Man müsste viel verkehrt machen, damit die „Orangerie Neukölln" kein Erfolg wird. Die Gastro-Profis Max Gerolstein und Simon Braus überzeugen mit spannender Spritz-Karte, Kaffee, Kuchen, Kleinigkeiten und bemerkenswerter Aussicht ins neobarocke Gartendenkmal.
Mittendrin und im „Jrünen" – schöner als vor oder in der „Orangerie Neukölln" zum gepflegten Herumsitzen mit Kaffee und Kuchen oder mit Drinks und Snacks kann es kaum werden. Neben der Galerie im Körnerpark, in der „Wand" unterhalb des Plateaus an der Ilsestraße, liegt das Café, das sich abends in eine Bar mit Ausblick verwandelt. „Wir sind unglaublich glücklich, diese Perle gefunden zu haben", sagt Simon Braus, der gemeinsam mit Max Gerolstein seit Ende Mai die „Orangerie" betreibt. „Ich sehe die Fontäne und kann es noch gar nicht fassen, dass das jetzt mein Arbeitsplatz ist."
Der 1912 bis 1916 in einer ehemaligen Kiesgrube im neobarocken Stil angelegte Körnerpark mit seinen Rabatten, Kübelpflanzen, Bäumen und Rasenkarree ist ein im Großstadtkiez zwischen Karl-Marx- und Hermannstraße eher unerwartetes Gartendenkmal. „Selbst viele Berliner kennen diesen Ort nicht", bemerkte Braus. Doch wer einmal auf den Park aufmerksam geworden ist, vergisst ihn nicht so bald.
Max Gerolstein und Simon Braus verwandelten die Räume der „Orangerie" mit einer Interior Designerin binnen eines halben Jahres in eine neuzeitliche Bar mit variablen Nutzungsmöglichkeiten. Ein Terrazzo-Tresen und ein hölzerner Hochtisch bringen Struktur und Abwechslung zu den niedrigeren Tischen oder zu den schlanken Midcentury-Sesseln mit Aussicht ins Park-Panorama. Ein rundes Bar-Regal und Spiegel-Elemente an den Wänden erinnern an die Rundbögen der hohen Fenster. Kugellampen, in einer Neuköllner Polsterei bezogene Sitzbänke, Akustikdecke und Vorhänge brachten den Raum ebenfalls auf den Stand der Gegenwart. „Wir hatten schon eine kolumbianische Hochzeit oder die EP-Release der Sängerin Anaïs", sagt Braus. Die Nachbarn bleiben dabei von unerwünschter Beschallung verschont. Unter der Steintreppe entstand zudem eine komplett neue Küche, die Wirkungsstätte von Köchin Finia Ulmer.

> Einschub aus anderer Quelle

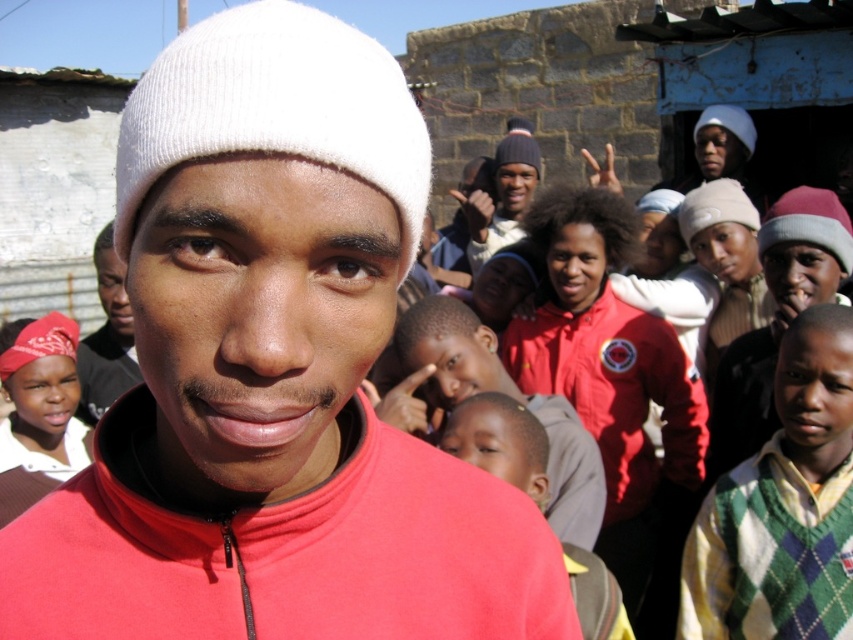 Question: Is matte red jacket at center wider than matte red bandana at lower left?

Choices:
 (A) no
 (B) yes

Answer: (B)

Question: Can you confirm if matte red jacket at center is smaller than matte red bandana at lower left?

Choices:
 (A) no
 (B) yes

Answer: (A)

Question: Which of the following is the closest to the observer?

Choices:
 (A) matte red jacket at center
 (B) matte red bandana at lower left

Answer: (A)

Question: Which of these objects is positioned farthest from the matte red jacket at center?

Choices:
 (A) knitted gray beanie at center
 (B) green argyle sweater at right
 (C) matte red bandana at lower left
 (D) smooth skin child at center

Answer: (A)

Question: In this image, where is matte red bandana at lower left located relative to knitted gray beanie at center?

Choices:
 (A) left
 (B) right

Answer: (A)

Question: Among these points, which one is nearest to the camera?

Choices:
 (A) (488, 205)
 (B) (534, 442)

Answer: (B) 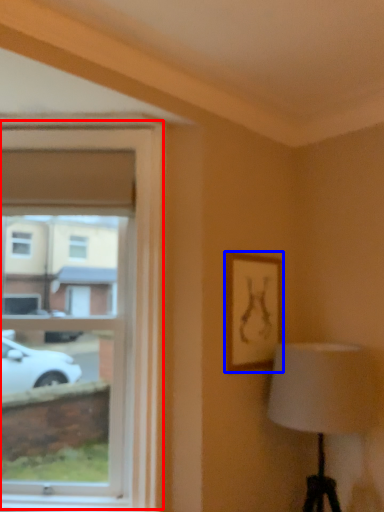 Question: Which point is further to the camera, window (highlighted by a red box) or picture frame (highlighted by a blue box)?

Choices:
 (A) window
 (B) picture frame

Answer: (B) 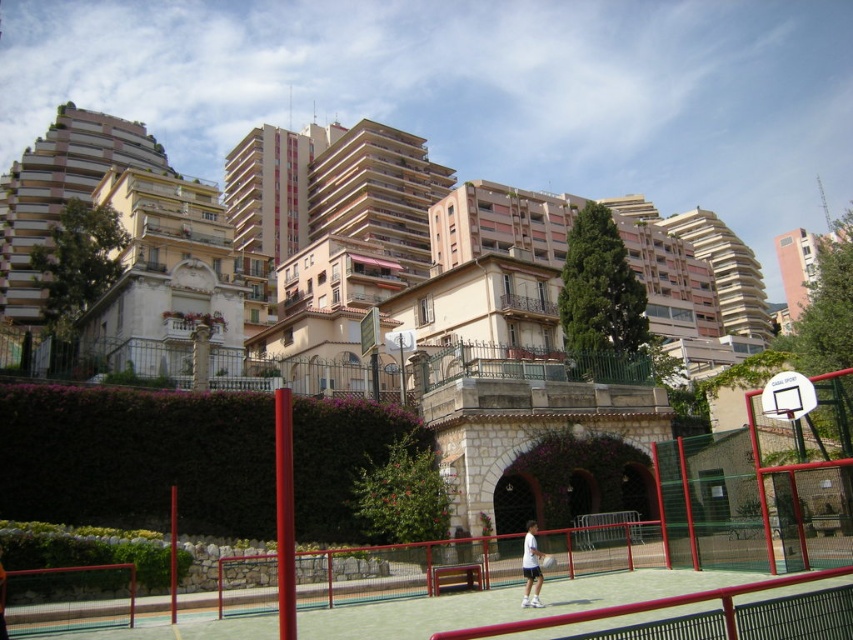 Based on the photo, between white cotton shirt at center and white rubber tennis racket at center, which one has more height?

white cotton shirt at center is taller.

Measure the distance between white cotton shirt at center and camera.

white cotton shirt at center is 36.44 meters away from camera.

The height and width of the screenshot is (640, 853). Identify the location of white cotton shirt at center. (531, 566). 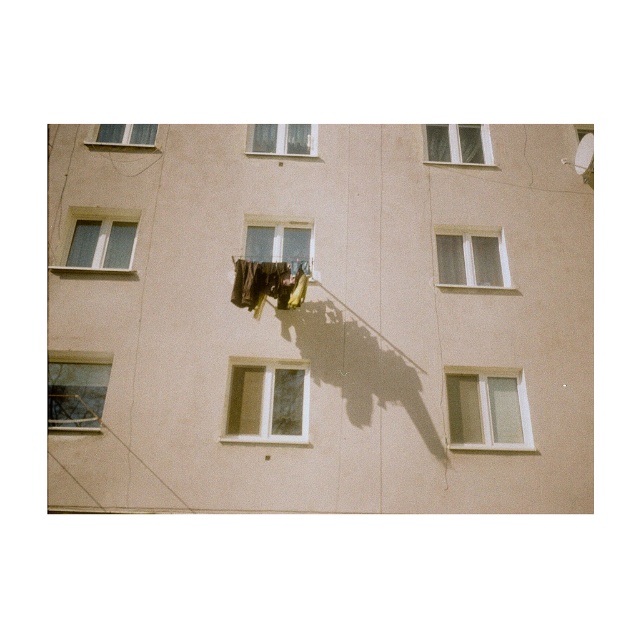 Is clear glass window at lower left to the left of white plastic window at upper right from the viewer's perspective?

Indeed, clear glass window at lower left is positioned on the left side of white plastic window at upper right.

What do you see at coordinates (76, 388) in the screenshot? I see `clear glass window at lower left` at bounding box center [76, 388].

Does point (106, 362) come in front of point (495, 266)?

That is True.

Locate an element on the screen. clear glass window at lower left is located at coordinates click(76, 388).

Looking at this image, who is higher up, white plastic window at center or white plastic window at upper right?

Positioned higher is white plastic window at upper right.

Is white plastic window at center to the left of white plastic window at upper right from the viewer's perspective?

Indeed, white plastic window at center is positioned on the left side of white plastic window at upper right.

This screenshot has height=640, width=636. Describe the element at coordinates (266, 403) in the screenshot. I see `white plastic window at center` at that location.

The height and width of the screenshot is (640, 636). Find the location of `white plastic window at center`. white plastic window at center is located at coordinates [266, 403].

Is white plastic window at lower right to the right of white plastic window at upper right from the viewer's perspective?

Incorrect, white plastic window at lower right is not on the right side of white plastic window at upper right.

Is white plastic window at lower right smaller than white plastic window at upper right?

No.

The width and height of the screenshot is (636, 640). Describe the element at coordinates (487, 410) in the screenshot. I see `white plastic window at lower right` at that location.

You are a GUI agent. You are given a task and a screenshot of the screen. Output one action in this format:
    pyautogui.click(x=<x>, y=<y>)
    Task: Click on the white plastic window at lower right
    
    Given the screenshot: What is the action you would take?
    pyautogui.click(x=487, y=410)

An der Bar kümmert sich bei unserem Besuch Carla Beyer um unsere Getränke. Sie greift zu den an der Tresenkante aufgereihten Likörflaschen und mixt einen Cynar Spritz für den „Herben Artischock" im Mund der kulinarischen Begleiterin. Der Orangerie Spritz für den Fotografen vereint einen Martini Fiero mit Tonic und Sekt. Der Wermut mit Bitterorange bleibt herb im Geschmack. Ich sage ja zu einem Say Yes Spritz. In ihm trifft ein alkoholfreier Martini Vibrante auf Limette, Minze und Tonic.
Wir nehmen an dem warmen Sommerabend draußen an den Gartentischen Platz. Simon Braus bringt einige Likörflaschen heraus. Sie sind weitere spannende Grundsubstanzen für Spritz-Variationen, die eine eigene Seite auf der Karte bekommen haben. „Wir wollen langfristig die Nummer-Eins-Location für Spritz werden." Zum Beispiel mit einem „Select Spritz" aus dem Select Bitter Aperitivo, in dem Wacholder und Rhabarberwurzel die bestimmenderen der insgesamt 30 Kräuternoten sind. „Diesen Aperitivo kennt in Venetien jeder", sagt Braus. Wir in Berlin hatten noch nicht von ihm gehört. Der italienische Fotograf tippt in sein Smartphone und bestätigt nach einigen Minuten. „Das sagt mein Freund aus Treviso auch. Den trinkt man dort."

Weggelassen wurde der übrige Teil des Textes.